On Mon, Mar 20, 2006 at 05:15:15PM -0500, Michael Poole wrote:
> Adam McKenna writes:
> 
> > Since I've explained twice now that the use of "and" or "or" in that 
> > sentence
> > does not matter, and why, I'm going to assume you are deliberately
> > misrepresenting my position in order to try to incense me.  Also, I said 
> > that
> > your interpretation is insane, not that you were personally insane.
> 
> Since MJ and I have explained at least twice now that the use of "or"
> versus "and" in that sentence does matter, and why, I'm going to
> assume you are deliberately ignoring statutory law and license
> construction in order to try to incense us.

As a legal excercise, maybe.  Practically, it does not.  Consider the 
following two statements:

If you don't have permission to make personal copies from the law (say, you
live in a jurisdiction that does not have the concept of fair use), then you
have to obey the license if you want to make personal copies.

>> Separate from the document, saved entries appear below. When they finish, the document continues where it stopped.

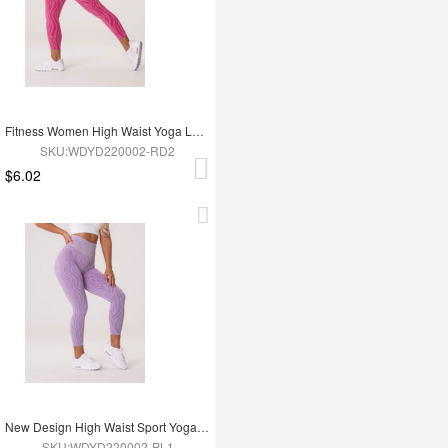
Fitness Women High Waist Yoga Leggings
SKU:WDYD220002-RD2
$6.02
New Design High Waist Sport Yoga Leggings
SKU:WDYD220002-PL1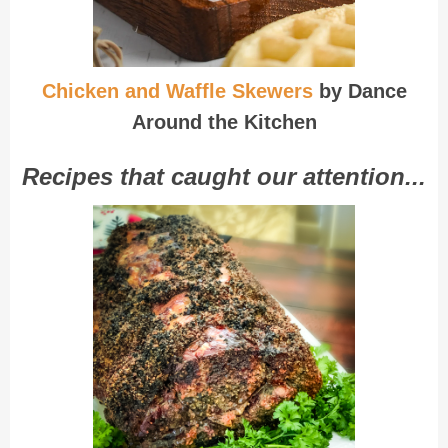
Chicken and Waffle Skewers
by Dance
Around the Kitchen
Recipes that caught our attention...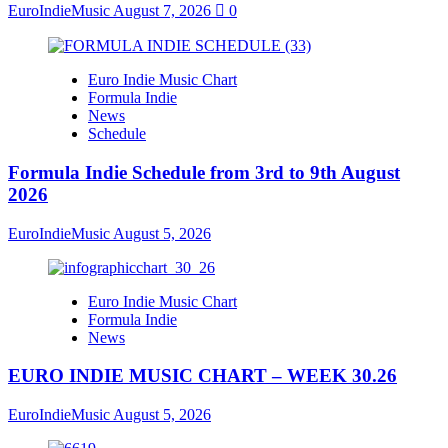
EuroIndieMusic
August 7, 2026
0
Euro Indie Music Chart
Formula Indie
News
Schedule
Formula Indie Schedule from 3rd to 9th August
2026
EuroIndieMusic
August 5, 2026
Euro Indie Music Chart
Formula Indie
News
EURO INDIE MUSIC CHART – WEEK 30.26
EuroIndieMusic
August 5, 2026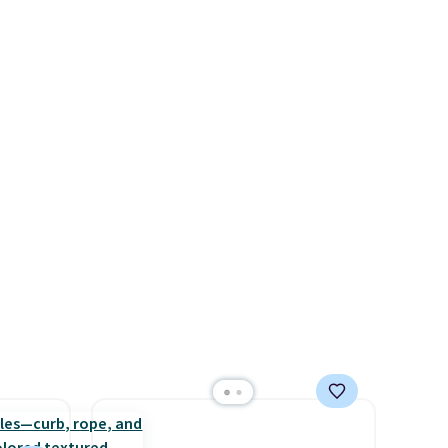
yle.
carbon monoxide detection, it
also monitors temperature
es
and humidity so you have a
in
full picture of your indoor air
ps
quality at a glance.
Simply
$50 to
plug it in; no installation
adds
required.
The electrochemical
 items
sensor is highly responsive
and
and triggers an alert when CO
re.
levels reach a dangerous
concentration. A practical
safety essential for homes,
RVs, and garages.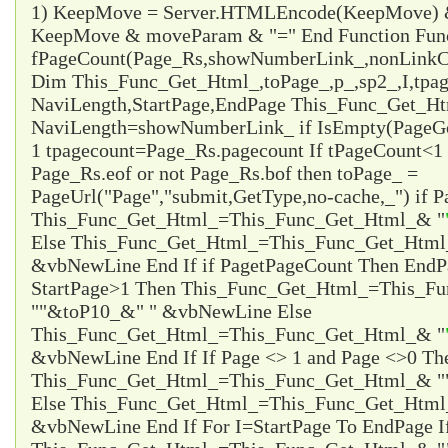
1) KeepMove = Server.HTMLEncode(KeepMove) &
KeepMove & moveParam & "=" End Function Fun
fPageCount(Page_Rs,showNumberLink_,nonLinkCo
Dim This_Func_Get_Html_,toPage_,p_,sp2_,I,tpa
NaviLength,StartPage,EndPage This_Func_Get_Html
NaviLength=showNumberLink_ if IsEmpty(PageG
1 tpagecount=Page_Rs.pagecount If tPageCount<1 
Page_Rs.eof or not Page_Rs.bof then toPage_ =
PageUrl("Page","submit,GetType,no-cache,_") if P
This_Func_Get_Html_=This_Func_Get_Html_& "
Else This_Func_Get_Html_=This_Func_Get_Html
&vbNewLine End If if Page
tPageCount Then EndP
StartPage>1 Then This_Func_Get_Html_=This_F
"
"&toP10_&"
" &vbNewLine Else
This_Func_Get_Html_=This_Func_Get_Html_& "
&vbNewLine End If If Page <> 1 and Page <>0 Th
This_Func_Get_Html_=This_Func_Get_Html_& "
Else This_Func_Get_Html_=This_Func_Get_Html
&vbNewLine End If For I=StartPage To EndPage I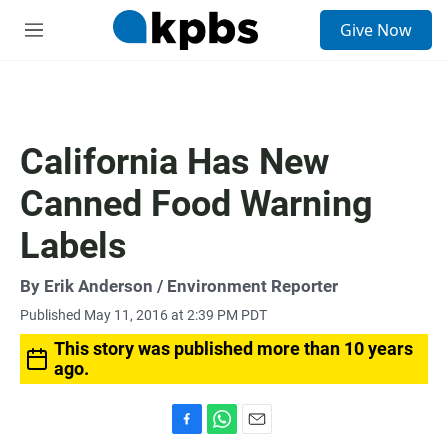
S
Give Now
e
M
a
e
r
n
c
u
h
u
California Has New
e
r
Canned Food Warning
y
Labels
By
Erik Anderson
/ Environment Reporter
Published May 11, 2016 at 2:39 PM PDT
This story was published more than 10 years
ago.
F
W
E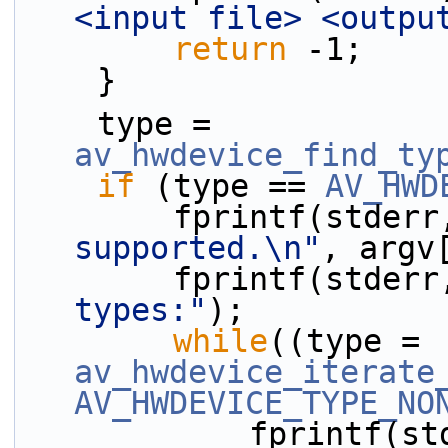
<input file> <outpu
return
 -1;
    }
    type = 
av_hwdevice_find_ty
if
 (type == 
AV_HWD
        fprintf(stder
supported.\n"
, argv
        fprintf(stder
types:"
);
while
((type = 
av_hwdevice_iterate
AV_HWDEVICE_TYPE_NO
            fprint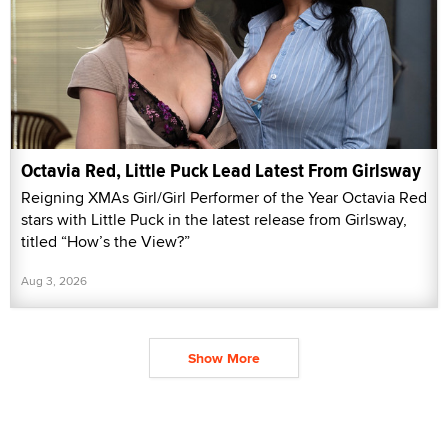
Octavia Red, Little Puck Lead Latest From Girlsway
Reigning XMAs Girl/Girl Performer of the Year Octavia Red
stars with Little Puck in the latest release from Girlsway,
titled “How’s the View?”
Aug 3, 2026
Show More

If you don't have permission to distribute copies from the law, then you have
to obey the license if you want to distribute copies.

If the license said "make and distribute", then that would eliminate
statement #1.  You could make personal copies without obeying the license.

However, you still comply with the license if you make a personal copy that
is readable only by yourself (mode 0700).  You would not be in violation of
the DRM clause because everyone who has possession of the copy (yourself) is
still able to read the copy and make further copies.

> MJ quoted the EUCD's definition of "technological measure" and you
> have not explained why you think that should be ignored.

I did, in the part of the e-mail you snipped.